The NBII Threatened and Endangered Species site provides access to data and information on threatened and endangered species managed by various federal and non-federal organizations. Currently, the site focuses on activities in which NBII is providing a supporting role, primarily through infrastructure, to the various organizations involved.
The Endangered Species Act of 1973 is designed to protect and recovered threatened and endangered species, as well as the ecosystems upon which they depend. According to the ESA, species may be listed as either "endangered" or "threatened." Endangered is defined as a species that is in danger of extinction within all or a significant portion of its native range. Threatened is defined as a species that is likely to become endangered, potentially in the near term. All species of plants and animals, except pest insects and non-native species, can be listed as endangered or threatened. Section 4 of the ESA stipulates that species may be listed only on the basis of their biological status and threats to their existence.

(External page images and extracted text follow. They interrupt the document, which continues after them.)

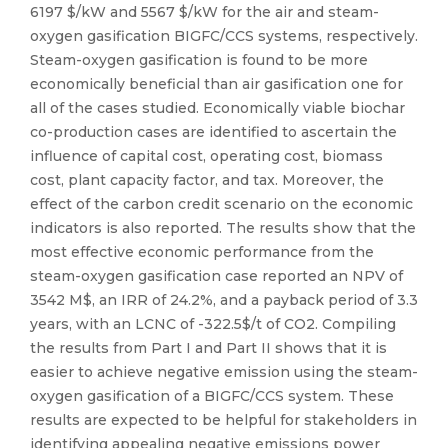
6197 $/kW and 5567 $/kW for the air and steam-
oxygen gasification BIGFC/CCS systems, respectively.
Steam-oxygen gasification is found to be more
economically beneficial than air gasification one for
all of the cases studied. Economically viable biochar
co-production cases are identified to ascertain the
influence of capital cost, operating cost, biomass
cost, plant capacity factor, and tax. Moreover, the
effect of the carbon credit scenario on the economic
indicators is also reported. The results show that the
most effective economic performance from the
steam-oxygen gasification case reported an NPV of
3542 M$, an IRR of 24.2%, and a payback period of 3.3
years, with an LCNC of -322.5$/t of CO2. Compiling
the results from Part I and Part II shows that it is
easier to achieve negative emission using the steam-
oxygen gasification of a BIGFC/CCS system. These
results are expected to be helpful for stakeholders in
identifying appealing negative emissions power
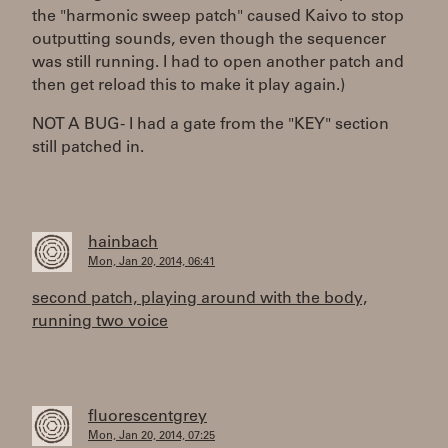
the "harmonic sweep patch" caused Kaivo to stop
outputting sounds, even though the sequencer
was still running. I had to open another patch and
then get reload this to make it play again.)
NOT A BUG - I had a gate from the "KEY" section
still patched in.
hainbach
Mon, Jan 20, 2014, 06:41
second patch, playing around with the body,
running two voice
fluorescentgrey
Mon, Jan 20, 2014, 07:25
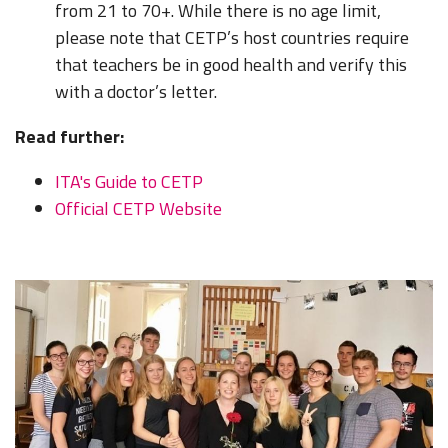
from 21 to 70+. While there is no age limit,
please note that CETP’s host countries require
that teachers be in good health and verify this
with a doctor’s letter.
Read further:
ITA's Guide to CETP
Official CETP Website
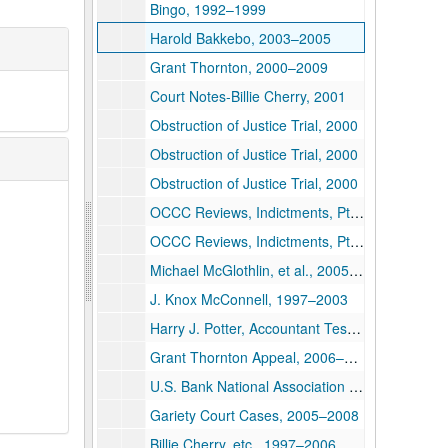
Bingo, 1992–1999
Harold Bakkebo, 2003–2005
Grant Thornton, 2000–2009
Court Notes-Billie Cherry, 2001
Obstruction of Justice Trial, 2000
Obstruction of Justice Trial, 2000
Obstruction of Justice Trial, 2000
OCCC Reviews, Indictments, Pt. 1, 1996–2002
OCCC Reviews, Indictments, Pt. 2, 1998–2002
Michael McGlothlin, et al., 2005–2006
J. Knox McConnell, 1997–2003
Harry J. Potter, Accountant Testimony, 2000
Grant Thornton Appeal, 2006–2008
U.S. Bank National Association Suit, 2005
Gariety Court Cases, 2005–2008
Billie Cherry, etc., 1997–2006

The Endangered Species Act is administered by two federal agencies: the Department of the Interior's U.S. Fish & Wildlife Service (FWS), and the Department of Commerce's National Marine Fisheries Service (NMFS). Terrestrial and freshwater species are managed by the FWS, while marine and most anadromous species are managed by the NMFS.
When evaluating a species for listing, these agencies analyze several factors:
- damage to, or destruction of, the habitat upon which the species depends
- overutizilation of the species for commercial, recreational, scientific, or educational purposes
- predation or disease
- inadequacy of existing protections
- other factors, natural or human-caused, which threaten its existence
As of March 2008, the U.S. Fish and Wildlife Service (FWS) has listed 1,925 species worldwide as either endangered or threatened, 1,351 of which are found in the United States.